Ultimately Blair tells Bush according to Bob Woodward’s book “Plan of Attack”:

“I’m with you”

Jeff Hoon, foreign secretary & Adm. Michael Boyce, chief of the defence staffIn fact the article tells us seven times that the invasion was a Bush/Blair deal thus divorcing policy from personalities so when the shit hits the fan individuals can, if necessary, be safely removed without altering fundamental strategic objectives. Entirely absent from the article is any discussion of the real motives (these are assumed to be a given and not in need of being stated) and in fact where the issue of WMD enters into any discussion, the piece avoids what the minutes revealed, namely that there were no WMD. Instead, it tries to present the view that in 2002, it was still assumed that they existed. The article tells us that:

The memo [of 23 July 2002] indicates that officials believed Iraq had such weapons.

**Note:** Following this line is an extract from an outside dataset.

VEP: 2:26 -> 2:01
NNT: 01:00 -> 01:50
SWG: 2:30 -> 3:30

When in fact as we know from the ‘memo’ it did no such thing and in fact stated quite clearly that facts had to be “fixed”. The same goes for the alleged UN route for on the one hand the article acknowledges that seeking UN approval was first and foremost a sop to the Brits and second as far as the US was concerned only a ‘fallback’ option.

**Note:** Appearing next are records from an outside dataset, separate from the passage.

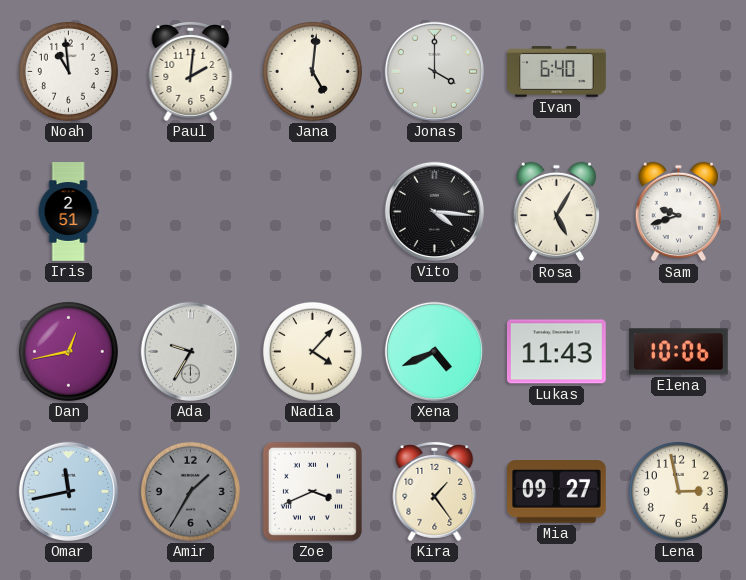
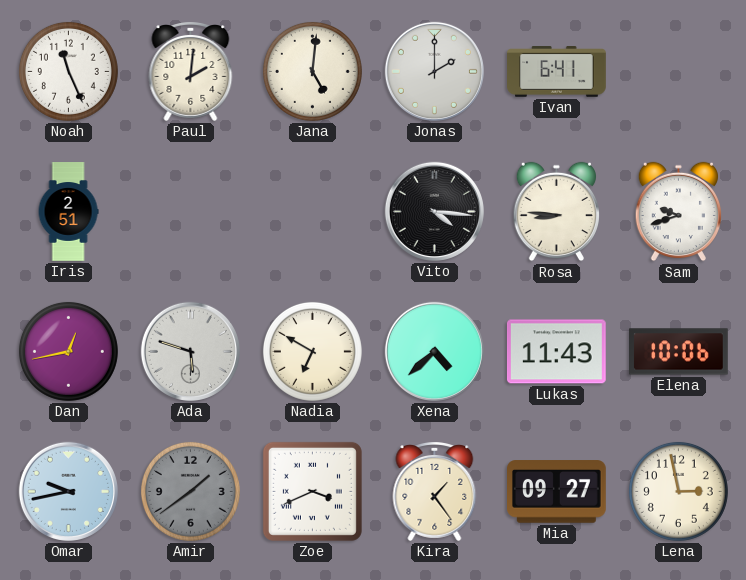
Noah: 10:59 -> 11:26
Jonas: 4:00 -> 2:00
Ivan: 6:40 -> 6:41
Rosa: 5:05 -> 8:46
Ada: 9:35 -> 5:48
Nadia: 4:07 -> 6:50
Xena: 4:41 -> 4:38
Omar: 11:43 -> 9:43
Amir: 1:35 -> 1:39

What the article reveals most clearly is that every public utterance by the Bush/Blair clique was designed to obscure the real reasons for the invasion knowing full well that public opposition was growing but that now, with hindsight, significant sections of the ruling elites of the UK and the US have to figure a way out of the mess they have created, but without losing the strategic advantage. No mean feat. Will it mean creating a diversion, for example, invading Iran or perhaps Syria via its proxy power, Israel as some on the ‘left’ contend? Second-guessing a divided ruling political class is not easy, there are competing factions with the ‘old skool’ once more advising caution at this critical juncture.

There is moreover the underlying issue of the extreme instability of the capitalist economy, teetering as it is on the edge of economic meltdown. What kind of impact would invading Iran have? Will the more cautious of the pirates win out or will the ideologues of the Beltway get their way? Judging by the cold feet the Democrats are getting (and even some Republicans), it would seem that self-preservation is more important than propelling us all toward Armageddon.